**** DATASET EXCERPTS ****

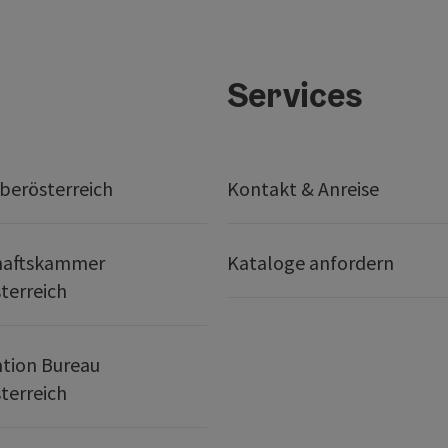
Services
berösterreich
Kontakt & Anreise
haftskammer
Kataloge anfordern
terreich
tion Bureau
terreich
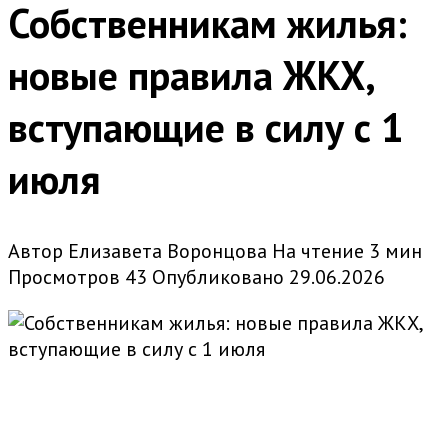
Собственникам жилья:
новые правила ЖКХ,
вступающие в силу с 1
июля
Автор
Елизавета Воронцова
На чтение
3 мин
Просмотров
43
Опубликовано
29.06.2026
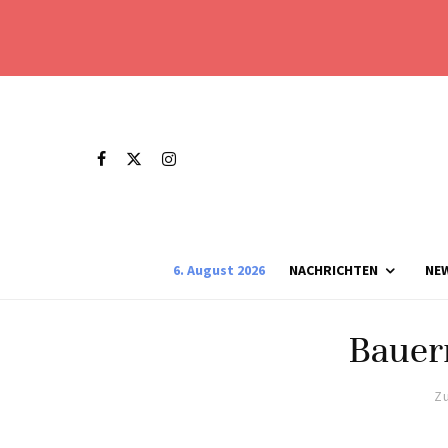
6. August 2026
NACHRICHTEN
NE
Bauer
Zu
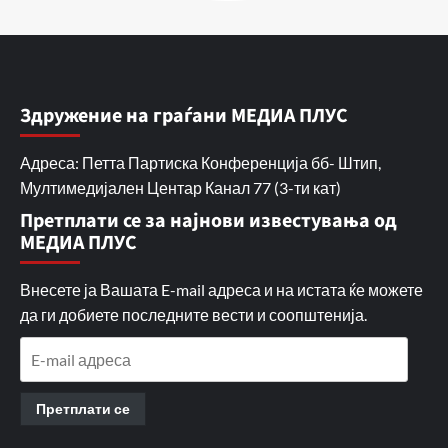
Здружение на граѓани МЕДИА ПЛУС
Адреса: Петта Партиска Конференција бб- Штип,
Мултимедијален Центар Канал 77 (3-ти кат)
Претплати се за најнови известувања од
МЕДИА ПЛУС
Внесете ја Вашата E-mail адреса и на истата ќе можете
да ги добиете последните вести и соопштенија.
E-
mail
адреса
Претплати се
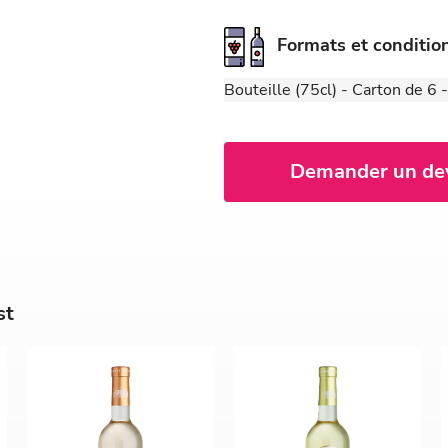
Formats et conditi
Bouteille (75cl) - Carton de 6
Demander un de
st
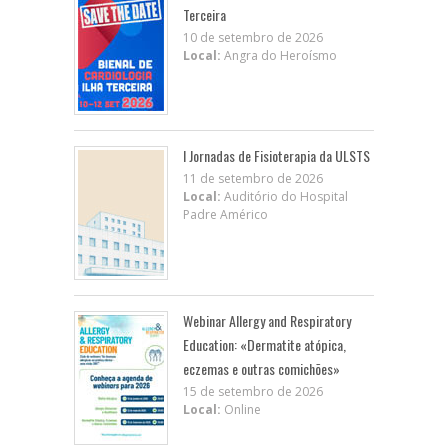
Terceira
10 de setembro de 2026
Local:
Angra do Heroísmo
I Jornadas de Fisioterapia da ULSTS
11 de setembro de 2026
Local:
Auditório do Hospital
Padre Américo
Webinar Allergy and Respiratory
Education: «Dermatite atópica,
eczemas e outras comichões»
15 de setembro de 2026
Local:
Online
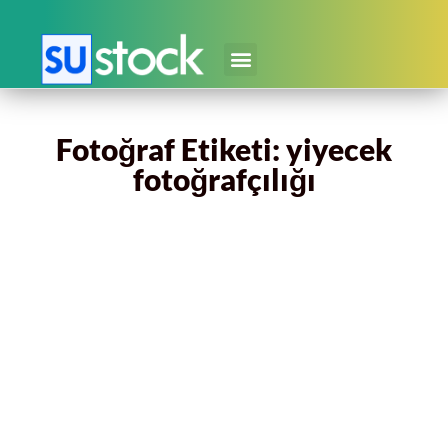
Fotoğraf Etiketi: yiyecek
fotoğrafçılığı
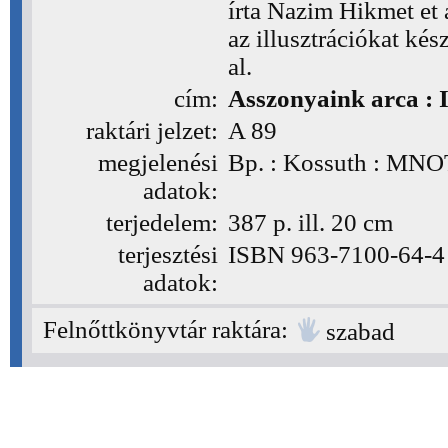
írta Nazim Hikmet et a
az illusztrációkat kés
al.
cím:
Asszonyaink arca : 
raktári jelzet:
A 89
(A89)
megjelenési
Bp. : Kossuth : MNO
adatok:
terjedelem:
387 p. ill. 20 cm
terjesztési
ISBN 963-7100-64-4 k
adatok:
Felnőttkönyvtár raktára:
szabad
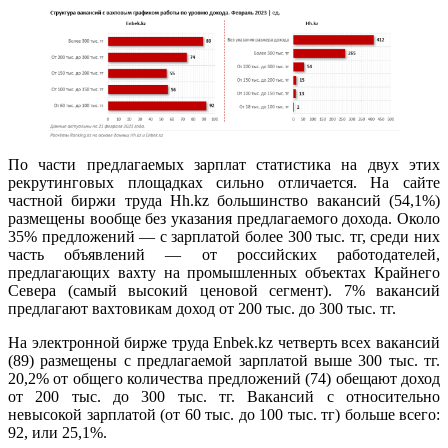
По части предлагаемых зарплат статистика на двух этих
рекрутинговых площадках сильно отличается. На сайте
частной биржи труда Hh.kz большинство вакансий (54,1%)
размещены вообще без указания предлагаемого дохода. Около
35% предложений — с зарплатой более 300 тыс. тг, среди них
часть объявлений — от российских работодателей,
предлагающих вахту на промышленных объектах Крайнего
Севера (самый высокий ценовой сегмент). 7% вакансий
предлагают вахтовикам доход от 200 тыс. до 300 тыс. тг.
На электронной бирже труда Enbek.kz четверть всех вакансий
(89) размещены с предлагаемой зарплатой выше 300 тыс. тг.
20,2% от общего количества предложений (74) обещают доход
от 200 тыс. до 300 тыс. тг. Вакансий с относительно
невысокой зарплатой (от 60 тыс. до 100 тыс. тг) больше всего:
92, или 25,1%.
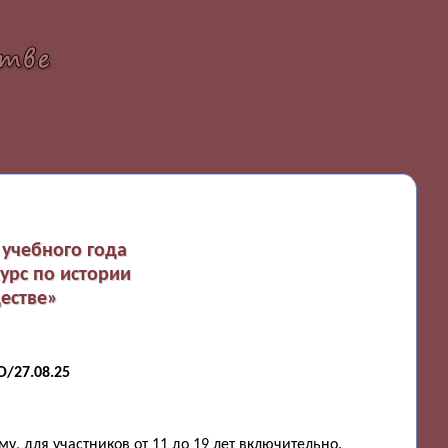
учебного года
урс по истории
ществе»
/27.08.25
, для участников от 11 до 19 лет включительно.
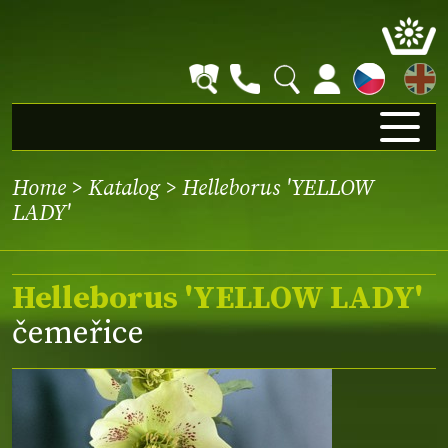
EN
Home
>
Katalog
> Helleborus 'YELLOW
LADY'
Helleborus 'YELLOW LADY'
čemeřice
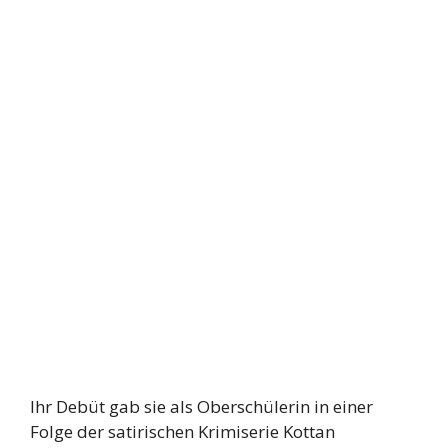
Ihr Debüt gab sie als Oberschülerin in einer
Folge der satirischen Krimiserie Kottan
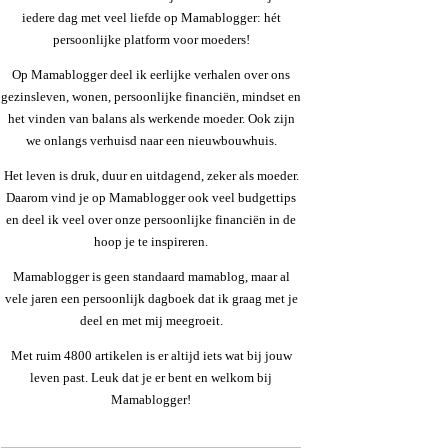
iedere dag met veel liefde op Mamablogger: hét
persoonlijke platform voor moeders!
Op Mamablogger deel ik eerlijke verhalen over ons
gezinsleven, wonen, persoonlijke financiën, mindset en
het vinden van balans als werkende moeder. Ook zijn
we onlangs verhuisd naar een nieuwbouwhuis.
Het leven is druk, duur en uitdagend, zeker als moeder.
Daarom vind je op Mamablogger ook veel budgettips
en deel ik veel over onze persoonlijke financiën in de
hoop je te inspireren.
Mamablogger is geen standaard mamablog, maar al
vele jaren een persoonlijk dagboek dat ik graag met je
deel en met mij meegroeit.
Met ruim 4800 artikelen is er altijd iets wat bij jouw
leven past. Leuk dat je er bent en welkom bij
Mamablogger!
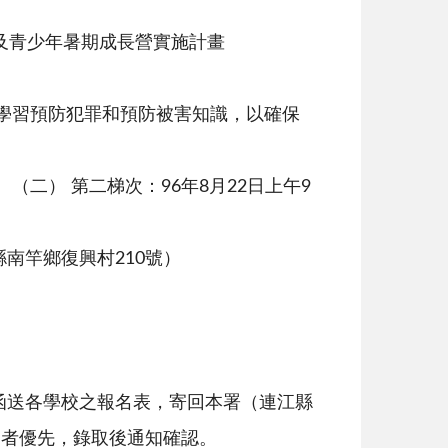
及青少年暑期成長營實施計畫
學習預防犯罪和預防被害知識，以確保
 （二） 第二梯次：96年8月22日上午9
南竿鄉復興村210號）
函送各學校之報名表，寄回本署（連江縣
達者優先，錄取後通知確認。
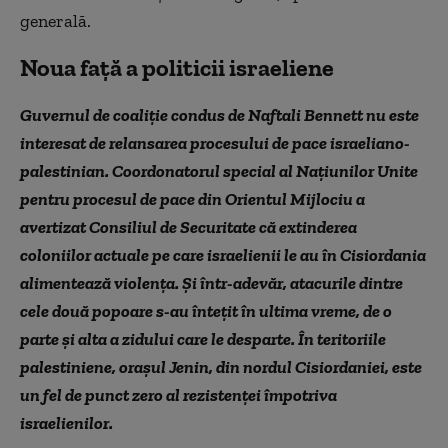
generală.
Noua față a politicii israeliene
Guvernul de coaliție condus de Naftali Bennett nu este
interesat de relansarea procesului de pace israeliano-
palestinian. Coordonatorul special al Națiunilor Unite
pentru procesul de pace din Orientul Mijlociu a
avertizat Consiliul de Securitate că extinderea
coloniilor actuale pe care israelienii le au în Cisiordania
alimentează violența. Și într-adevăr, atacurile dintre
cele două popoare s-au întețit în ultima vreme, de o
parte și alta a zidului care le desparte. În teritoriile
palestiniene, orașul Jenin, din nordul Cisiordaniei, este
un fel de punct zero al rezistenței împotriva
israelienilor.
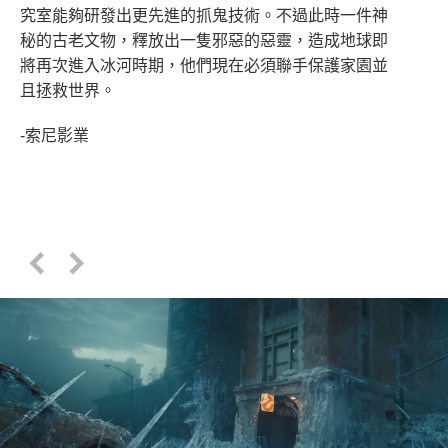
究室能夠研發出更先進的抓鬼技術。不過此時一件神
秘的古老文物，釋放出一隻邪惡的惡靈，造成地球即
將再次進入冰河時期，他們現在必須聯手保護家園並
且拯救世界。
-索尼影業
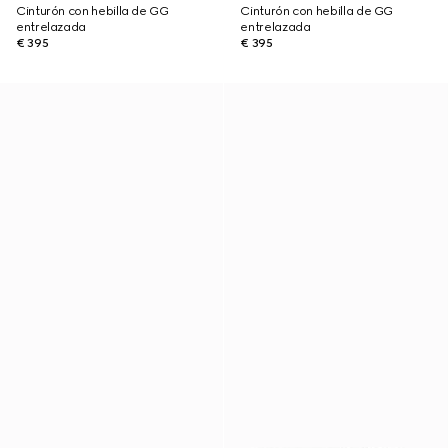
Cinturón con hebilla de GG
Cinturón con hebilla de GG
entrelazada
entrelazada
€ 395
€ 395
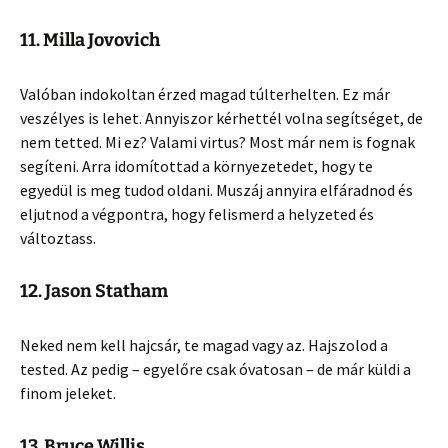
11. Milla Jovovich
Valóban indokoltan érzed magad túlterhelten. Ez már
veszélyes is lehet. Annyiszor kérhettél volna segítséget, de
nem tetted. Mi ez? Valami virtus? Most már nem is fognak
segíteni. Arra idomítottad a környezetedet, hogy te
egyedül is meg tudod oldani. Muszáj annyira elfáradnod és
eljutnod a végpontra, hogy felismerd a helyzeted és
változtass.
12. Jason Statham
Neked nem kell hajcsár, te magad vagy az. Hajszolod a
tested. Az pedig – egyelőre csak óvatosan – de már küldi a
finom jeleket.
13. Bruce Willis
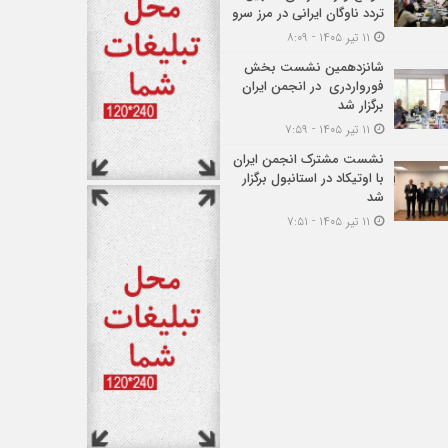
تردد ناوگان ایرانی در مرز سرو
۱۱ تیر ۱۴۰۵ - ۸:۰۹
شانزدهمین نشست بخش
فورواردری در انجمن ایران
برگزار شد
۱۱ تیر ۱۴۰۵ - ۷:۵۹
نشست مشترک انجمن ایران
با اوتیکاد در استانبول برگزار
شد
۱۱ تیر ۱۴۰۵ - ۷:۵۱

****

TASK DETAILS ->
Copy each line of the data above that holds "over".

TASK RESPONSE ->
Op Mamablogger deel ik eerlijke verhalen over ons
en deel ik veel over onze persoonlijke financiën in de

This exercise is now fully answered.